La especie presenta rasgos anatómicos inéditos dentro de su familia biológica.
Foto(s): Cortesía
Redacción

Por Wired (español)

Un grupo de investigadores identificó una nueva especie de pulpo en las profundidades marinas de las Islas Galápagos, frente a las costas de Ecuador. El peculiar ejemplar, denominado Microeledone galapagensis, posee una tonalidad azulada, mide aproximadamente lo mismo que una pelota de golf y desafía parte de lo que se conocía sobre la familia biológica a la que pertenece.

El pequeño pulpo azul fue observado por primera vez a más de 1,770 metros de profundidad durante una expedición submarina realizada en 2015 a bordo del buque de investigación EV Nautilus, en colaboración con la Fundación Charles Darwin (CDF) y la Dirección del Parque Nacional Galápagos, cerca de la Isla Darwin, ubicada en el extremo norte del archipiélago.

Los pulpos gigantes antiguos eran depredadores con capacidades cognitivas avanzadas que dominaban los mares en el período Cretácico.

En exploraciones posteriores, mediante las cámaras del Hercules, un vehículo operado remotamente (ROV), los científicos registraron tres individuos adicionales a varios kilómetros del hallazgo original y a profundidades aún mayores. Este descubrimiento sugiere que la especie podría distribuirse en diferentes ecosistemas submarinos del océano Pacífico tropical.

El primer ejemplar fue recolectado con ayuda del ROV sobre un monte submarino arenoso con afloramientos de basalto. Posteriormente, el espécimen fue enviado a la Estación Científica Charles Darwin, donde los investigadores determinaron que se trataba de una especie desconocida para la ciencia.

Un análisis encabezado por Janet Voight, curadora asociada de zoología de invertebrados en el Field Museum de Chicago, reveló que el pulpo pertenece a la familia Megaleledonidae. Sin embargo, los especialistas concluyeron que no encajaba en ninguno de los géneros previamente descritos dentro de este grupo, aunque comparte características con otros pulpos bentónicos, es decir, aquellos que habitan en el fondo marino.

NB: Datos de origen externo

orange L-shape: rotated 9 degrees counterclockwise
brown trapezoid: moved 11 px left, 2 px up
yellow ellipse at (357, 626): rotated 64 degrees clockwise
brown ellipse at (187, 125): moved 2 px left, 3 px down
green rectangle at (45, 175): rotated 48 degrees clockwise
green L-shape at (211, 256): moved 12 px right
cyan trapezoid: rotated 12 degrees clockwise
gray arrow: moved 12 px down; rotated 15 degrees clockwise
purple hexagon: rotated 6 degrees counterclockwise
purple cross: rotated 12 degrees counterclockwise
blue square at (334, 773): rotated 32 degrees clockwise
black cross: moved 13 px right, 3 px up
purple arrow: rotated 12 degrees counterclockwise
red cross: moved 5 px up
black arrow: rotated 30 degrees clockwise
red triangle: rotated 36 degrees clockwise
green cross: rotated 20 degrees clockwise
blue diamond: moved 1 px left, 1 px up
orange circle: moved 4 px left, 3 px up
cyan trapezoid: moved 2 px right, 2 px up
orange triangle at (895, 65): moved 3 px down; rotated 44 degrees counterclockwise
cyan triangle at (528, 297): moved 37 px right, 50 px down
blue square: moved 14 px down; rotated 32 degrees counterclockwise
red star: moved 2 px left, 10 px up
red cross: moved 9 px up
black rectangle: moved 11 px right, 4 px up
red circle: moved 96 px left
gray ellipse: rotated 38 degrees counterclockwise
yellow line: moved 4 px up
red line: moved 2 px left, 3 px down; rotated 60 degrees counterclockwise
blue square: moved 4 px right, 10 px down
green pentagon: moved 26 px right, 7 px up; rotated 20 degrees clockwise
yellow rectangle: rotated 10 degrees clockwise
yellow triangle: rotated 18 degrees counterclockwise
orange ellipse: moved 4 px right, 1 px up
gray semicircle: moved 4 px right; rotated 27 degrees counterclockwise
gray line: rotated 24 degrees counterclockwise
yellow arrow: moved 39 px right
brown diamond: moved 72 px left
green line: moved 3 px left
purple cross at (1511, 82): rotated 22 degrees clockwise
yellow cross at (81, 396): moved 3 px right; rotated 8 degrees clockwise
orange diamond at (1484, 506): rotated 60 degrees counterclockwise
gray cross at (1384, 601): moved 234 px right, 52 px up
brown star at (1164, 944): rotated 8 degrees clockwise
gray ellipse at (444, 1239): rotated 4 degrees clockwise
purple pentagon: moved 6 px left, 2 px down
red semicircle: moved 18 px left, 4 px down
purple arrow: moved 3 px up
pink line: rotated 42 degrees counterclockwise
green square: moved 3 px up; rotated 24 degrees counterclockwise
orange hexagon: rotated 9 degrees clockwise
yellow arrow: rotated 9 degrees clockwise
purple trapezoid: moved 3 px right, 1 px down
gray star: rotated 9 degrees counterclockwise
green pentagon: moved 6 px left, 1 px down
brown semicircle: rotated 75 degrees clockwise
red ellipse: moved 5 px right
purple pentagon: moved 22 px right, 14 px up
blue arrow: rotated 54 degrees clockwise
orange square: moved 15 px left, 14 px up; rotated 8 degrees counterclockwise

Microeledone galapagensis carece de aletas, de un buche para almacenar alimento y de bolsa de tinta. Estas características son similares a las observadas en los pulpos del género Thaumeledone. A pesar de ello, la nueva especie presenta una piel lisa y casi incolora en el dorso, un gran diente central en la rádula (estructura empleada para alimentarse) y un órgano de propulsión de gran tamaño. Estos rasgos lo relacionan directamente con el género Microeledone.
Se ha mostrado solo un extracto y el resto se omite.